More complex tics can be seen in copying others' actions, i.e. echopraxia, or imitating their facial expressions. To do this, they repeat the words of others like a parrot or utter obscenities and aggressive terms without triggers. They also produce sentences that have no connection to the topic of a conversation, and they repeat the words that they said themselves (Palilalie).

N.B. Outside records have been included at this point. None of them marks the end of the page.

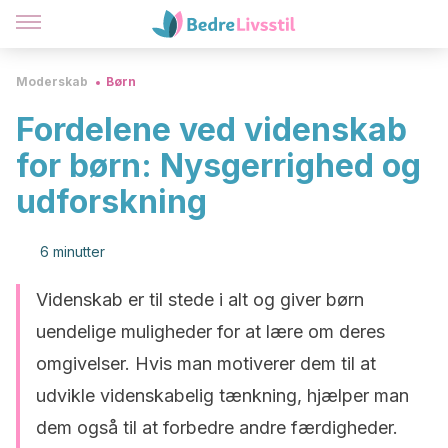
Moderskab
Børn
Fordelene ved videnskab
for børn: Nysgerrighed og
udforskning
6 minutter
Videnskab er til stede i alt og giver børn
uendelige muligheder for at lære om deres
omgivelser. Hvis man motiverer dem til at
udvikle videnskabelig tænkning, hjælper man
dem også til at forbedre andre færdigheder.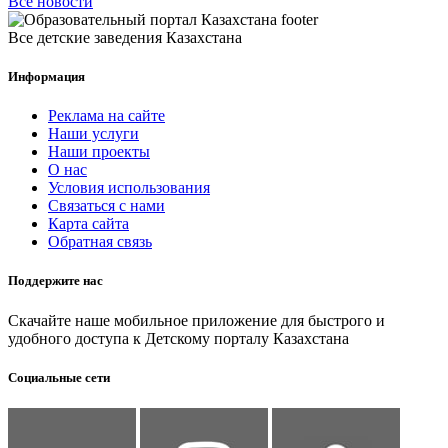
Все новости
Все детские заведения Казахстана
Информация
Реклама на сайте
Наши услуги
Наши проекты
О нас
Условия использования
Связаться с нами
Карта сайта
Обратная связь
Поддержите нас
Скачайте наше мобильное приложение для быстрого и
удобного доступа к Детскому порталу Казахстана
Социальные сети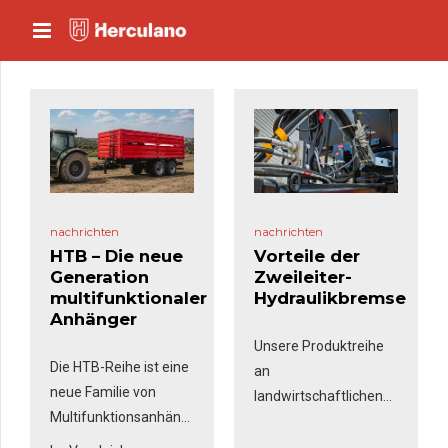
nachrichten
nachrichten
HTB – Die neue
Vorteile der
Generation
Zweileiter-
multifunktionaler
Hydraulikbremse
Anhänger
Unsere Produktreihe
Die HTB-Reihe ist eine
an
neue Familie von
landwirtschaftlichen
Multifunktionsanhängern
Anhängern bietet
von Herculano, die
neben der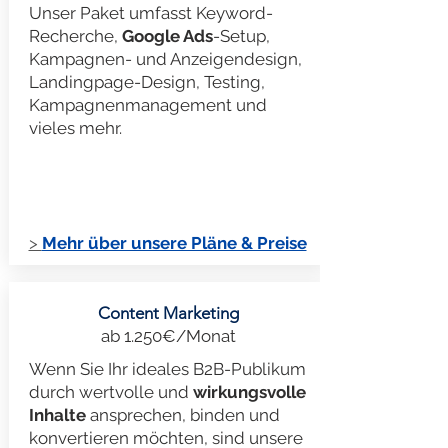
Unser Paket umfasst Keyword-
Recherche,
Google Ads
-Setup,
Kampagnen- und Anzeigendesign,
Landingpage-Design, Testing,
Kampagnenmanagement und
vieles mehr.
>
Mehr über unsere Pläne & Preise
Content Marketing
ab 1.250€/Monat
Wenn Sie Ihr ideales B2B-Publikum
durch wertvolle und
wirkungsvolle
Inhalte
ansprechen, binden und
konvertieren möchten, sind unsere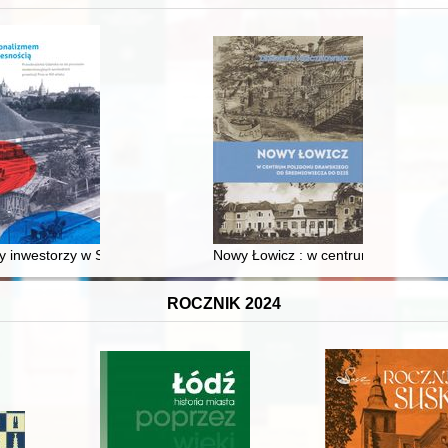
XVI-wiecznej Rzeczypospolitej
 inwestorzy w Sopocie : prestiż finansowy i towarzyski lokalnego mies
Nowy Łowicz : w centrum poligonu dr
ROCZNIK 2024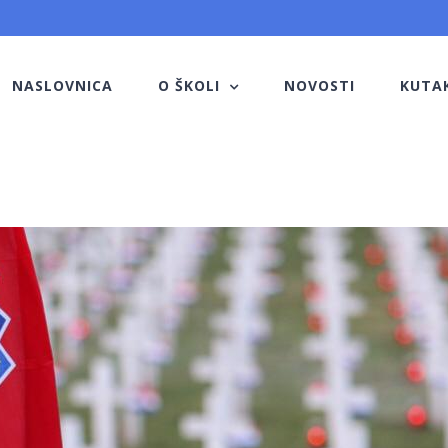
NASLOVNICA
O ŠKOLI
NOVOSTI
KUTA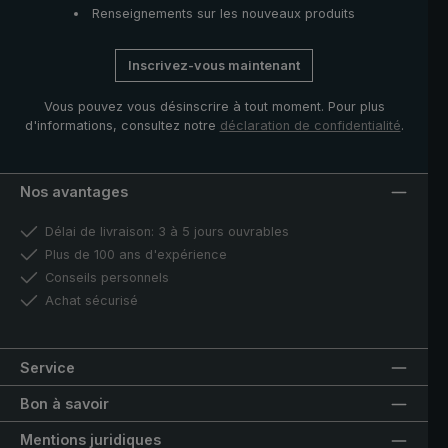
Renseignements sur les nouveaux produits
Inscrivez-vous maintenant
Vous pouvez vous désinscrire à tout moment. Pour plus
d'informations, consultez notre
déclaration de confidentialité
.
Nos avantages
Délai de livraison: 3 à 5 jours ouvrables
Plus de 100 ans d'expérience
Conseils personnels
Achat sécurisé
Service
Bon à savoir
Mentions juridiques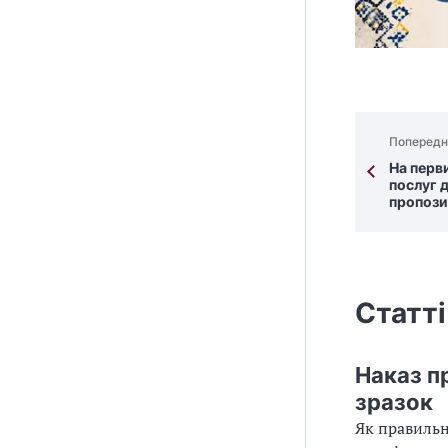
Попередн
На перв
послуг 
пропози
Статті
Наказ п
зразок
Як правильн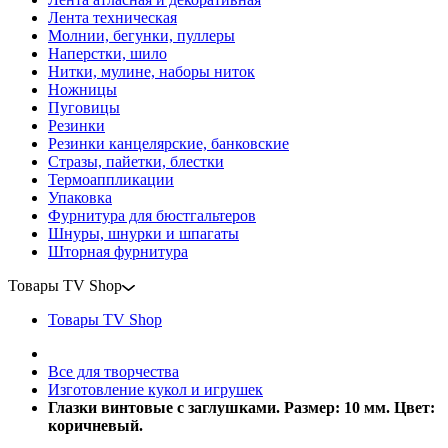
Лента техническая
Молнии, бегунки, пуллеры
Наперстки, шило
Нитки, мулине, наборы ниток
Ножницы
Пуговицы
Резинки
Резинки канцелярские, банковские
Стразы, пайетки, блестки
Термоаппликации
Упаковка
Фурнитура для бюстгальтеров
Шнуры, шнурки и шпагаты
Шторная фурнитура
Товары TV Shop
Товары TV Shop
Все для творчества
Изготовление кукол и игрушек
Глазки винтовые с заглушками. Размер: 10 мм. Цвет:
коричневый.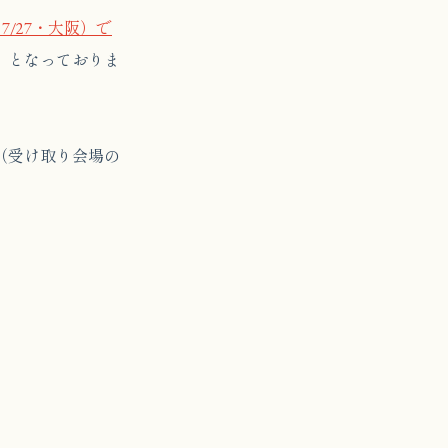
 7/27・大阪）で
】となっておりま
（受け取り会場の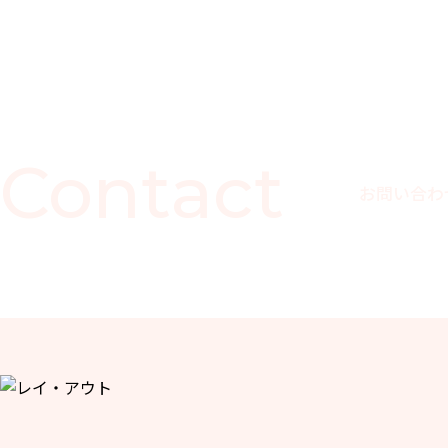
Contact
お問い合わ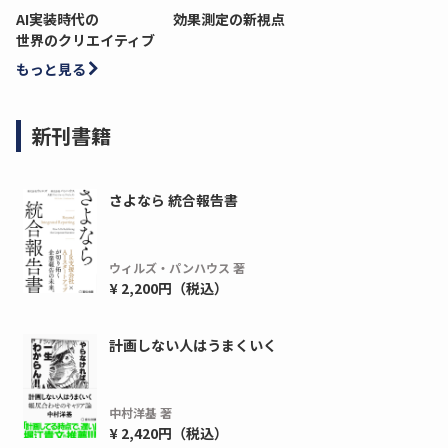
AI実装時代の
効果測定の新視点
世界のクリエイティブ
もっと見る
新刊書籍
さよなら 統合報告書
ウィルズ・パンハウス 著
¥ 2,200円（税込）
計画しない人はうまくいく
中村洋基 著
¥ 2,420円（税込）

Here is a brief summary of the symptoms:

  • Simple motor tics like winking, shrugging shoulders, pushing the head, making faces.
  • Complex motor tics such as touching objects, people, twisting your body, twitching your limbs, obscene gestures (copropraxia), self-harming actions.
  • Simple vocal tics such as clearing the throat, squeaking, grunting, sniffing or clicking the tongue.
  • Complex vocal tics like words or sentences thrown out (often profanity or swear words).

Social problems

This creates social problems. Copying the actions of others like a clown in a circus often interprets the mimics so that the person concerned makes fun of them. Shouting at bosses, friends, customers or strangers, calling them "assholes" or worse in series, or even segregating words like "kill" has massive consequences.

Loss of job, botched business deals, insult reports or a fist on the face are possible consequences.

In some people the symptoms appear permanently, in others at intervals, but then in series and in others in stressful situations. The last ones don't have it any easier, however: if you constantly shrug your head or meow like a cat, your social environment is labeled “crazy”, but it becomes clear that the tics are not meant personally.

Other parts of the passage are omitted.